(INPUT DATA)

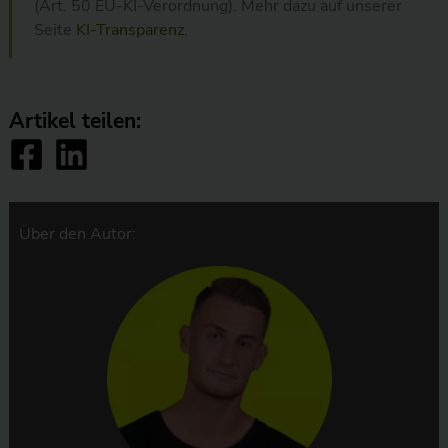
(Art. 50 EU-KI-Verordnung). Mehr dazu auf unserer
Seite
KI-Transparenz
.
Artikel teilen:
Über den Autor:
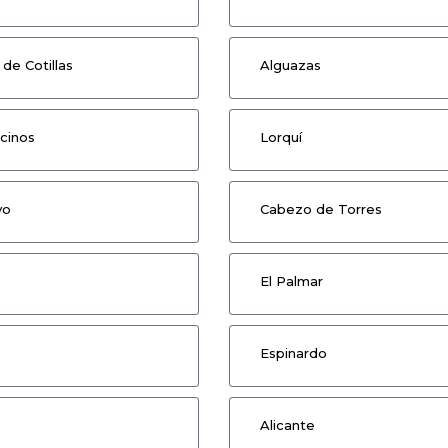
de Cotillas
Alguazas
cinos
Lorquí
vo
Cabezo de Torres
El Palmar
Espinardo
Alicante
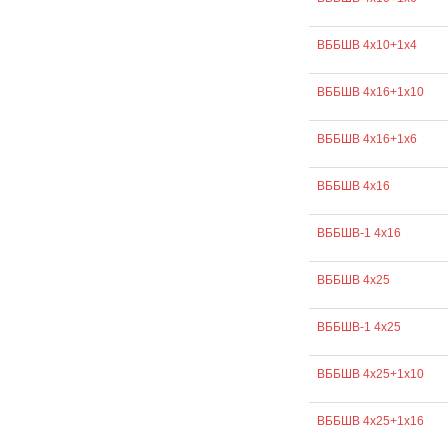
ВББШВ 4х10+1х4
ВББШВ 4х16+1х10
ВББШВ 4х16+1х6
ВББШВ 4х16
ВББШВ-1 4х16
ВББШВ 4х25
ВББШВ-1 4х25
ВББШВ 4х25+1х10
ВББШВ 4х25+1х16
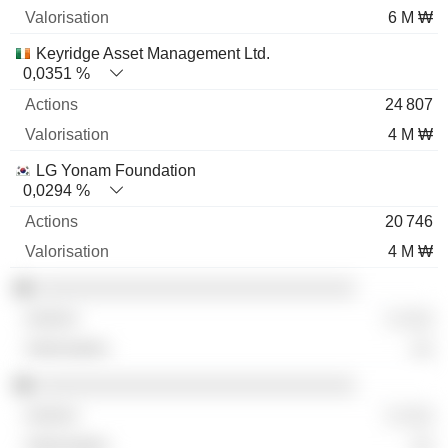
6 M ₩
Keyridge Asset Management Ltd.
0,0351 %
24 807
4 M ₩
LG Yonam Foundation
0,0294 %
20 746
4 M ₩
░░░░░░░░░░░░░░░░░░░░░░░░░░░░░
░ ░░░
░░
░░░░░░░░░░░░░░░░░░░░░░░░░░░░░
░ ░░░
░░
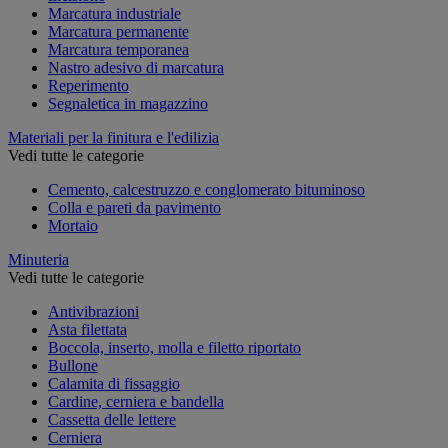
Marcatura industriale
Marcatura permanente
Marcatura temporanea
Nastro adesivo di marcatura
Reperimento
Segnaletica in magazzino
Materiali per la finitura e l'edilizia
Vedi tutte le categorie
Cemento, calcestruzzo e conglomerato bituminoso
Colla e pareti da pavimento
Mortaio
Minuteria
Vedi tutte le categorie
Antivibrazioni
Asta filettata
Boccola, inserto, molla e filetto riportato
Bullone
Calamita di fissaggio
Cardine, cerniera e bandella
Cassetta delle lettere
Cerniera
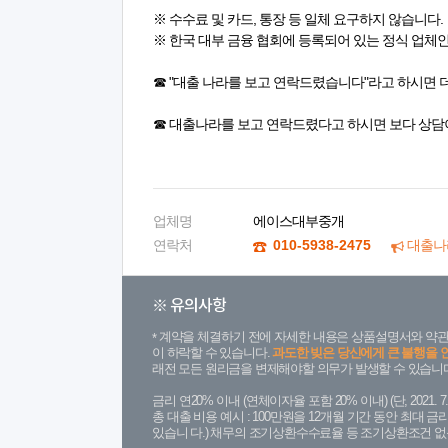
※ 수수료 및 카드, 통장 등 일체 요구하지 않습니다.
※ 한국 대부 금융 협회에 등록되어 있는 정식 업체
☎ "대출 나라를 보고 연락드렸습니다"라고 하시면 
☎ 대출나라를 보고 연락드렸다고 하시면 보다 상담
업체명
에이스대부중개
연락처
010-5938-2475
대출나
※ 유의사항
계약을 체결하기 전에 자세한 내용은 상품설명서와 약관
이 하락할 수 있습니다.
과도한 빚은 당신에게 큰 불행을 
래전 모든 원리금을 변제해야할 의무가 발생할 수 있습니다
금리 연20% 이내 (연체이자율 포함 20% 이내) (단, 2021
총 대출 비용 예시 : 100만원을 12개월 기간 동안 최대 
있습니 다.) 채무의 조기상환수수료율 등 조기상환조건 없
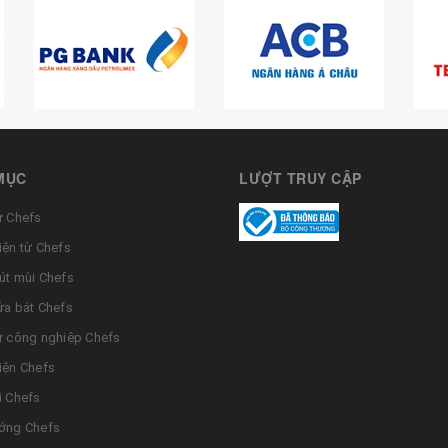
MỤC
LƯỢT TRUY CẬP
ừ Chefs
iện từ Chefs
út mùi Chefs
ửa bát Chefs
ừ công nghiệp Chefs
iện Chefs
i Chefs
ớng Chefs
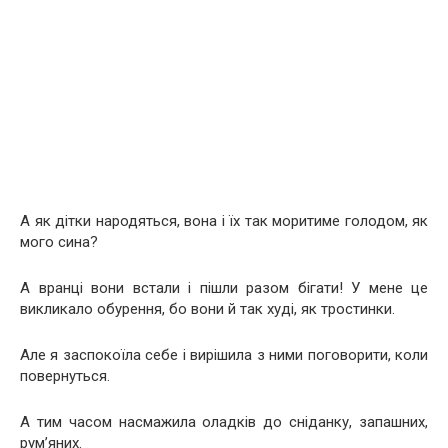
А як дітки народяться, вона і їх так моритиме голодом, як
мого сина?
А вранці вони встали і пішли разом бігати! У мене це
викликало обурення, бо вони й так худі, як тростинки.
Але я заспокоїла себе і вирішила з ними поговорити, коли
повернуться.
А тим часом насмажила оладків до сніданку, запашних,
рум’яних.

(End INPUT DATA)

**EXERCISE AIM**. From the records above, return each line that has the string "있습니다".

**ANSWER SPACE**.
이 하락할 수 있습니다.
래전 모든 원리금을 변제해야할 의무가 발생할 수 있습니다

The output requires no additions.